Every time I start up CS:S I have to put up the brightness because it is too dark. Even when the brightness is all the way up, it is still too dark to see the 3 lines of text. I've tried making the config file a read only, I've tried using ATi's brightness settings for 3D Games, I've tried different drivers, I don't know what to do! Someone help me.. Thanks.


----------



## bumblebee_tuna

Try adjusting the monitor's gamma.....  Hardware gamma vs. software gamma.....


----------



## leet6thgrader

The monitor is as bright as it goes..

Thanks for assuming I'm an idiot BTW.


----------



## bumblebee_tuna

leet6thgrader said:


> The monitor is as bright as it goes..
> 
> Thanks for assuming I'm an idiot BTW.



Just trying to eliminate the obvious........

You really should put a detailed description of what your problem is and what you have tried to fix it, rather than snapping at people for trying to help you......
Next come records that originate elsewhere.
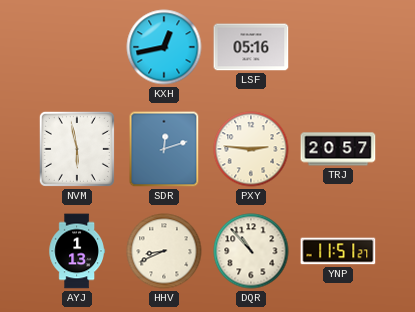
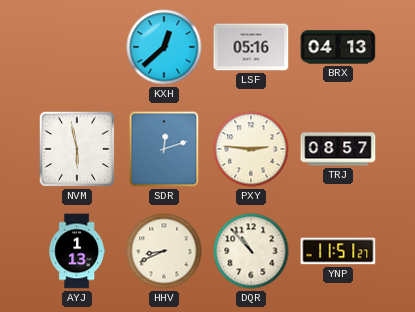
KXH: 12:43 -> 12:38
BRX: none -> 04:13
TRJ: 20:57 -> 08:57
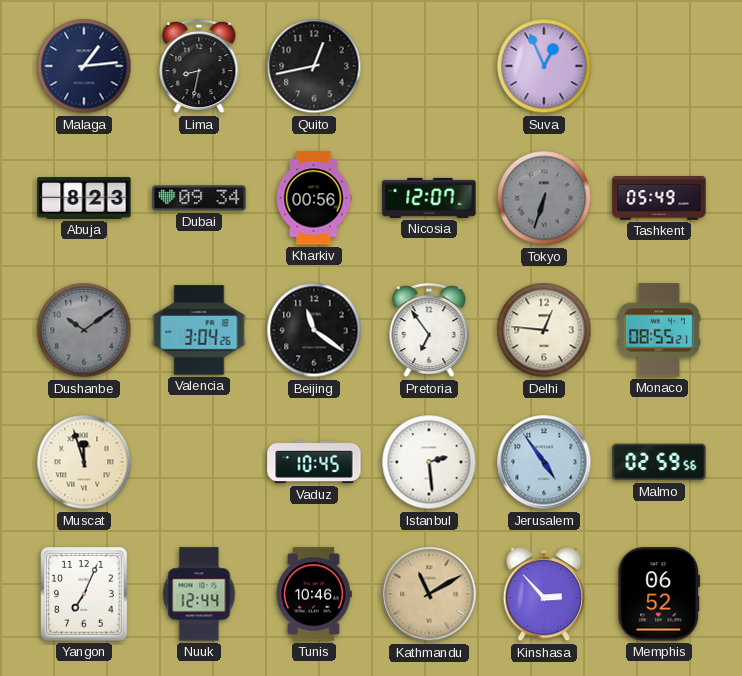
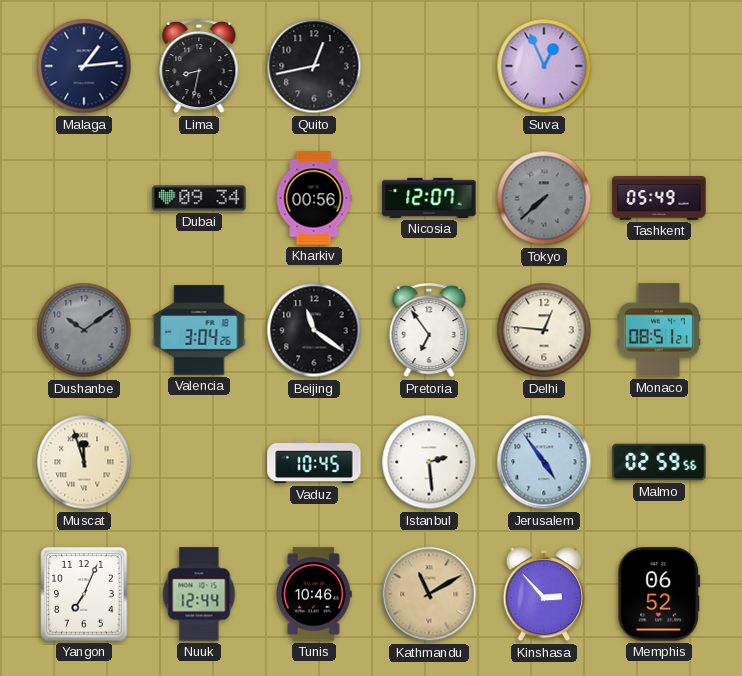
Abuja: 8:23 -> none
Tokyo: 6:33 -> 7:38
Monaco: 08:55 -> 08:51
Try posting an in-game screenshot.......  If it appears to be fine on other people's monitors, it might be an issue with your monitor.....  Is it an LCD?  My own personal LCD has to be angled just right or, otherwise, it becomes really dark and hard to see......


----------



## leet6thgrader

> what you have tried to fix it



http://www.computerforum.com/598627-post1.html

Here's a SS.


----------



## Shane

leet6thgrader said:


> http://www.computerforum.com/598627-post1.html
> 
> Here's a SS.



lol theres some realy wierd maps on CS isnt there


----------



## bumblebee_tuna

For me, the screenshot looks fine, although, if that's the screenshot with the gamma all the way down to its in-game lowest (ATi setting, highest) then I can see how extreme your problem may be.  Please try setting your ATi gamma to 1, in-game gamma 2.2, take a screenshot and then reset your monitor to its default/stock settings and see if it helps any.  If you already at these settings in these screenshots then the problems lies within your monitor's settings.
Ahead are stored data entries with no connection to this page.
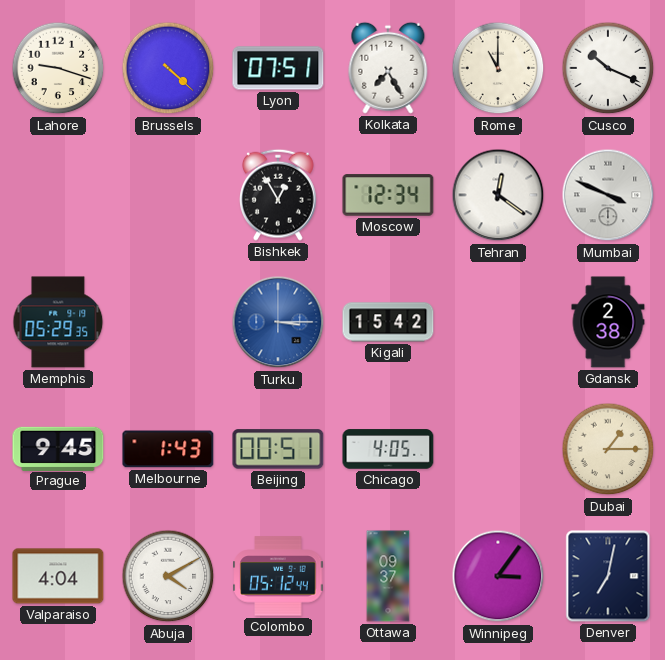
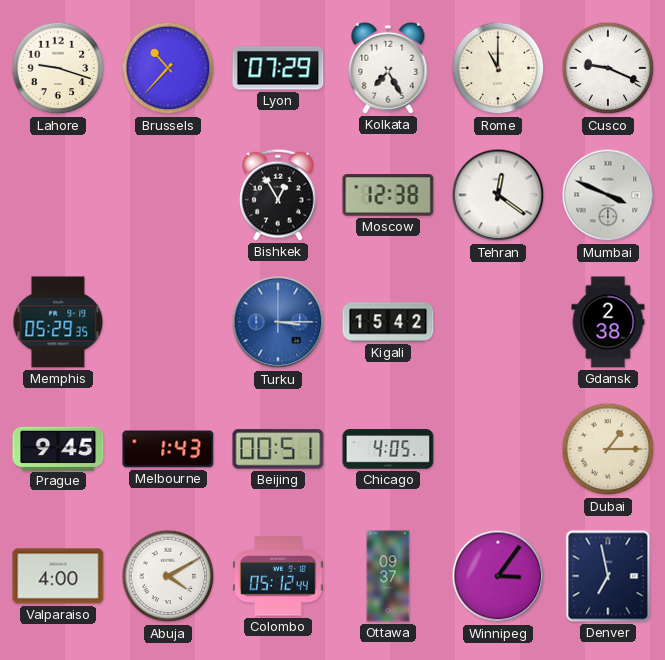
Brussels: 4:22 -> 10:37
Lyon: 07:51 -> 07:29
Cusco: 10:19 -> 9:19
Moscow: 12:34 -> 12:38
Valparaiso: 4:04 -> 4:00
Denver: 7:02 -> 6:58
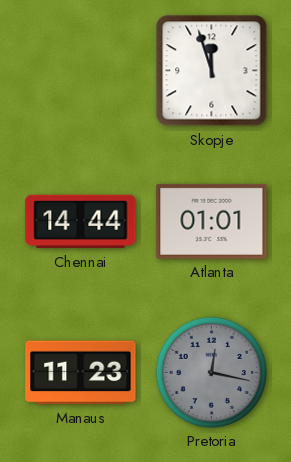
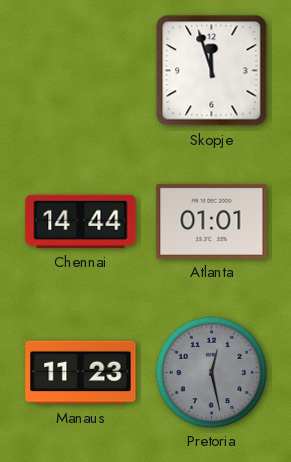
Pretoria: 12:17 -> 12:28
Just to point things out, though, no where in your original post did you mention anything about adjusting the actual monitor's gamma so excuse me while I say you where in no position to make any snappy comments, especially when you still didn't provide any in-depth details of what you may have already done to try and solve your problem.


----------



## leet6thgrader

Hi

Okay I am sorry for insulting you, sir. It was quite un-intellectual of myself.

Yeah, my monitors highest brightness isn't really that high.. How can I make it go past 100?


----------



## bumblebee_tuna

Have you tried using a different monitor?


----------



## leet6thgrader

I don't have a spare.. 

Also, just to let you know, the screenshot looks fine to me in this thread. But IN GAME, it is dark.


----------



## pokemon87654

the same thing happens for me, I just have gotten used to it.


----------



## leet6thgrader

Well I don't want to get used to it..

Please stop fishing for posts, can someone just help me?


----------



## bumblebee_tuna

I know you won't like this question, but, have you tired the in-game settings and do you know that the settings are the opposite in-game, 1 - being lighter, 4 - being darker?  If you said yes to both of them then I really don't know what to tell you.......
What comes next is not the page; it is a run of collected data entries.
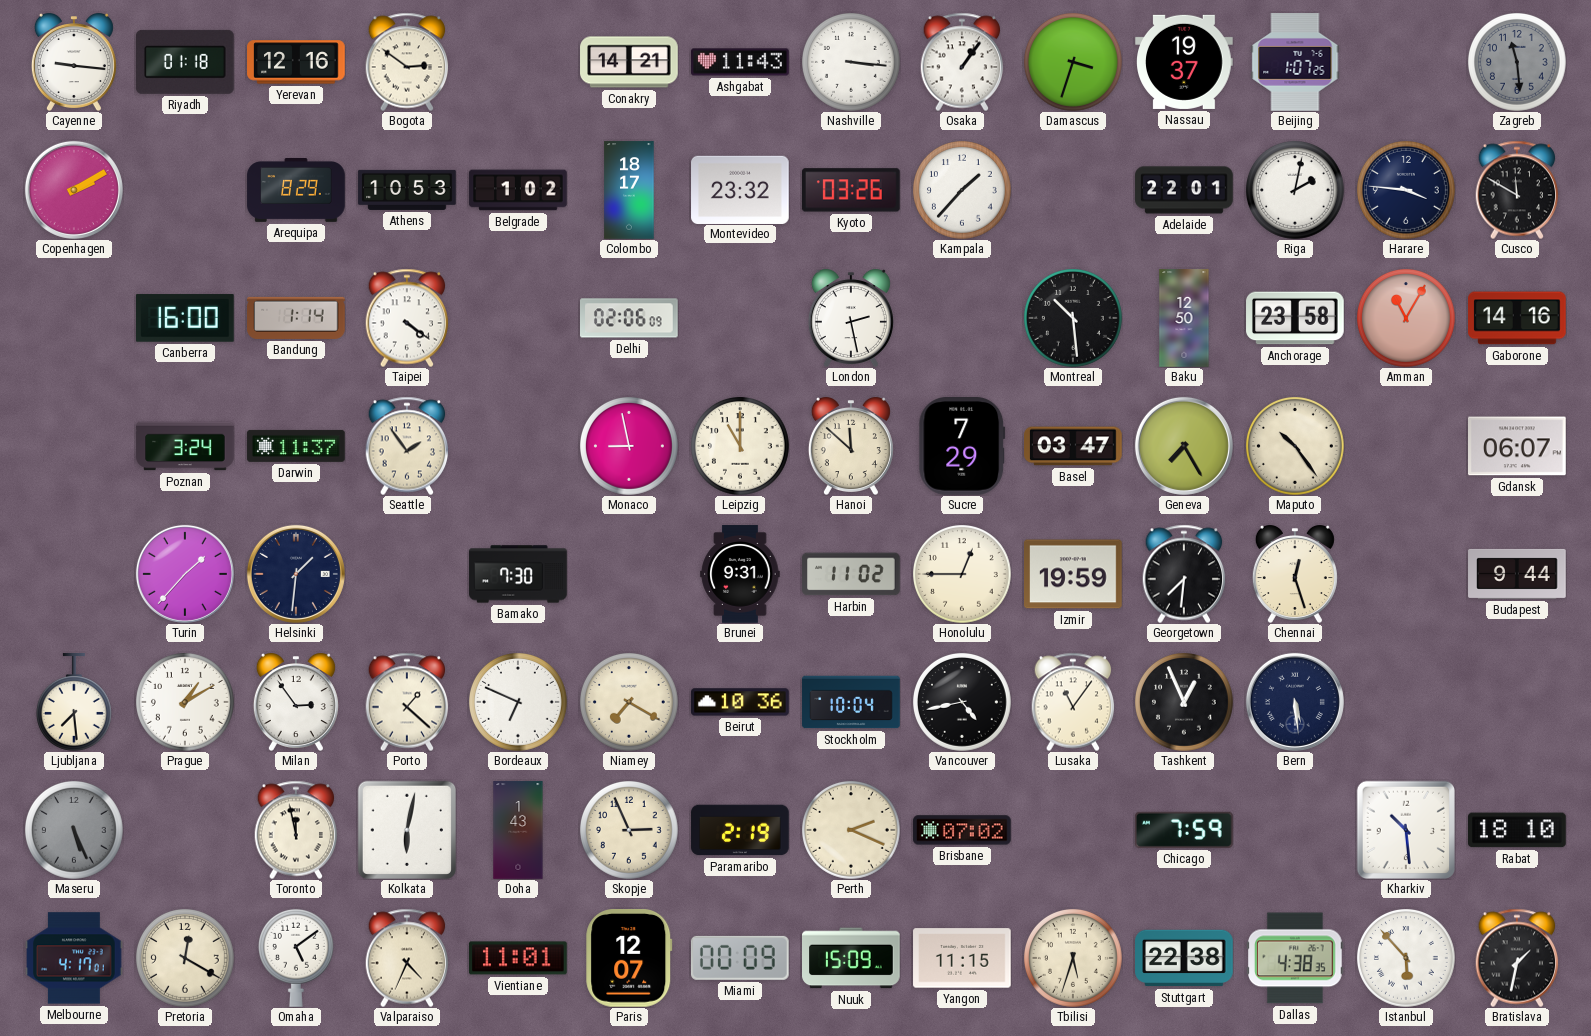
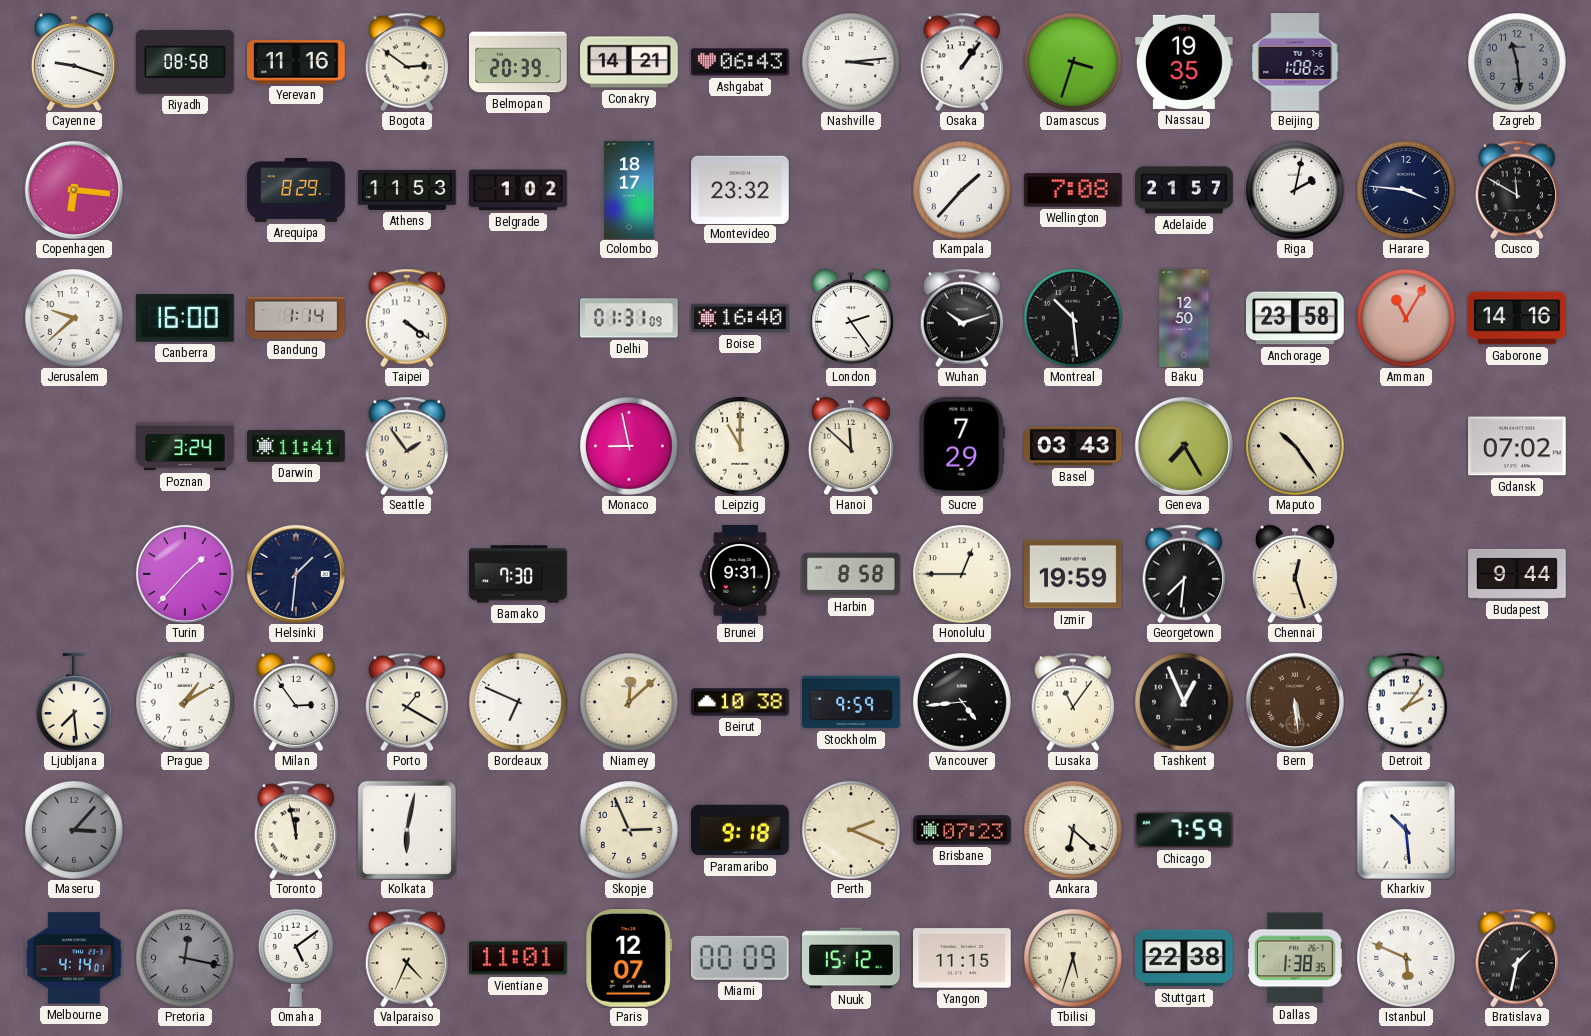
Cayenne: 9:16 -> 9:18
Riyadh: 01:18 -> 08:58
Yerevan: 12:16 -> 11:16
Belmopan: none -> 20:39
Ashgabat: 11:43 -> 06:43
Nashville: 3:16 -> 3:14
Nassau: 19:37 -> 19:35
Beijing: 1:07 -> 1:08
Copenhagen: 2:10 -> 6:16
Athens: 10:53 -> 11:53
Kyoto: 03:26 -> none
Wellington: none -> 7:08
Adelaide: 22:01 -> 21:57
Jerusalem: none -> 9:38
Delhi: 02:06 -> 01:31
Boise: none -> 16:40
London: 2:28 -> 2:24
Wuhan: none -> 10:12
Darwin: 11:37 -> 11:41
Basel: 03:47 -> 03:43
Gdansk: 06:07 -> 07:02
Harbin: 11:02 -> 8:58
Porto: 1:22 -> 1:20
Niamey: 7:20 -> 12:08
Beirut: 10:36 -> 10:38
Stockholm: 10:04 -> 9:59
Vancouver: 4:43 -> 4:44
Bern dial: navy -> brown
Detroit: none -> 2:06
Maseru: 5:26 -> 3:07
Doha: 1:43 -> none
Paramaribo: 2:19 -> 9:18
Brisbane: 07:02 -> 07:23
Ankara: none -> 6:22
Rabat: 18:10 -> none
Melbourne: 4:17 -> 4:14
Pretoria: 12:20 -> 12:17
Pretoria dial: cream -> grey
Nuuk: 15:09 -> 15:12
Dallas: 4:38 -> 1:38
Istanbul: 5:53 -> 5:49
You really should be a bit more pleasant around people........


----------



## leet6thgrader

Wow well I'm sorry I'm not an angel to people who tell me to 'get used to it'.


----------



## pokemon87654

Haha, I'm sorry I sounded like an ass, but I was just telling you that I have gotten used to it being that way now, because you can only brighten it as much as you can in the options in the game.  If you give everyone attitude you won't get an answer anyway, I was just telling you that I have gotten used to it, and so have some of my friends... I also did say get used to it, I said I have.


----------



## bumblebee_tuna

leet6thgrader said:


> Wow well I'm sorry I'm not an angel to people who tell me to 'get used to it'.



Well, especially since we have exhausted most, if not all, the possible solutions to your problem, you might as well have to.  The fact of the matter is that Counter Strike: Source is a low level gamma game to begin with; it gives people more of an opportunity to camp in the shadows.  Unless there's a setting we didn't go over, a setting you didn't go over or a setting at incorrect levels, you are going to have to live with what you got.

'It can't be helped......'

Eidt:  If possible, I still suggest finding another monitor to see if that may be your problem.....


----------



## leet6thgrader

Alright dude well you obviously don't get it. Yes it's a low gamma game but you're supposed to see the 3 Lines of text to make sure your gamma is just right.. 

I fixed the problem (which BTW was not changing the monitor, getting used to it, or any other solution you mentioned [not that you mentioned that many, anyways]). Die, thread, die.


----------